We can do this since there’s nothing in the rules preventing us from operating on two tensors of different ranks. Let’s see.

Step 1: Determine if tensors are compatible

We first compare the last dimensions of the two shapes.

When we’re in a situation where the ranks of the two tensors aren’t the same, like what we have here, then we simply substitute a one in for the missing dimensions of the lower-ranked tensor.

In our example, we substitute a one for both missing dimensions in the scalar's shape, making it now have shape (1,1)

Then, we ask, are the dimensions compatible? And the answer will always be yes in this type of scenario since one of them will always be a one.

Step 2: Determine the shape of the resulting tensor

Alright, all the dimensions are compatible, so what will the resulting tensor look like from multiplying these two together? Again, go ahead and pause here and try yourself before getting the answer.

Well, the max of 3 and 1 is 3, and the max of 1 and 1 is 1. So our resulting tensor will be of shape (1, 3).

Our first tensor is already this shape, so it gets left alone.

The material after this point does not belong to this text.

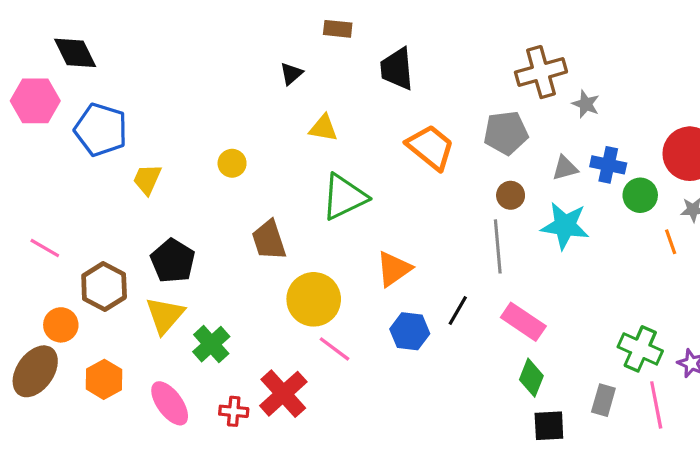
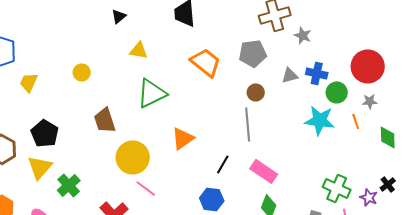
cyan star: (565, 226) -> (320, 120), moved
blue hexagon: (410, 331) -> (212, 199), moved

Our second tensor is now expanded to this shape by broadcasting it’s value like this.

Tensor 2 broadcast to shape (1,3):

Before:
    5

After:
    [[5, 5, 5],]

Now, we can do our element-wise multiplication to get this resulting (1, 3) tensor.

Tensor 1 x Tensor 2:

    [[1, 2, 3],]
x 
    5
-------------------- 
    [[5, 10, 15],]
    rank: 2
    shape: (1,3)

Let’s do one more example.

Broadcasting Example 4: Different ranks… again

What if we wanted to sum this rank-3 tensor of shape (1, 2, 3) and this rank-2 tensor of shape (3, 3)?

Tensor 1:

[[[1, 2, 3],
  [4, 5, 6]]]

rank: 3
shape: (1,2,3)

Tensor 2:

[[1, 1, 1],
 [2, 2, 2],
 [3, 3, 3]]

rank: 2
shape: (3,3)

Before covering any of the incremental steps, go ahead and give it a shot yourself and see what you find out.

Step 1: Determine if tensors are compatible

Alright, the deal with these two tensors is that we can’t operate on them. Why?

"Error: Operands could not be broadcast together with shapes 1,2,3 and 3,3."

😳😳😳

Comparing the second-to-last dimensions of the shapes, they’re not equal to each other, and neither one of them is one, so we stop there.

We should now have a grip on broadcasting. Let’s go see how we’re able to make use of it in our VGG16 preprocessing code.

Use broadcasting in code

git-diff-predict.js.png

First, we can see we’re changing our meanImageNetRGB object into a rank-1 tensor, which makes sense, right? Because we’re going to be making use of broadcasting, which is going to require us to work with tensors, not arbitrary JavaScript objects.

meanImageNetRGB Before:

let meanImageNetRGB = {
    red: 123.68,
    green: 116.779,
    blue: 103.939
};

meanImageNetRGB After:

let meanImageNetRGB = tf.tensor1d([123.68, 116.779, 103.939]);

Alright, now get a load of this remaining code.

let indices = [
    tf.tensor1d([0], "int32"),
    tf.tensor1d([1], "int32"),
    tf.tensor1d([2], "int32")
];

let centeredRGB = {
    red: tf.gather(tensor, indices[0], 2)
    .sub(tf.scalar(meanImageNetRGB.red))
    .reshape([50176]),
    green: tf.gather(tensor, indices[1], 2)
    .sub(tf.scalar(meanImageNetRGB.green))
    .reshape([50176]),
    blue: tf.gather(tensor, indices[2], 2)
    .sub(tf.scalar(meanImageNetRGB.blue))
    .reshape([50176])
};

let processedTensor = tf.stack([centeredRGB.red, 
    centeredRGB.green, centeredRGB.blue], 1)
    .reshape([224, 224, 3])
    .reverse(2)
    .expandDims();

All of this code was written to handle the centering of the RGB values. This has now all been replaced with this single line, which is simply the result of subtracting the meanImageNetRGB tensor from the original tensor.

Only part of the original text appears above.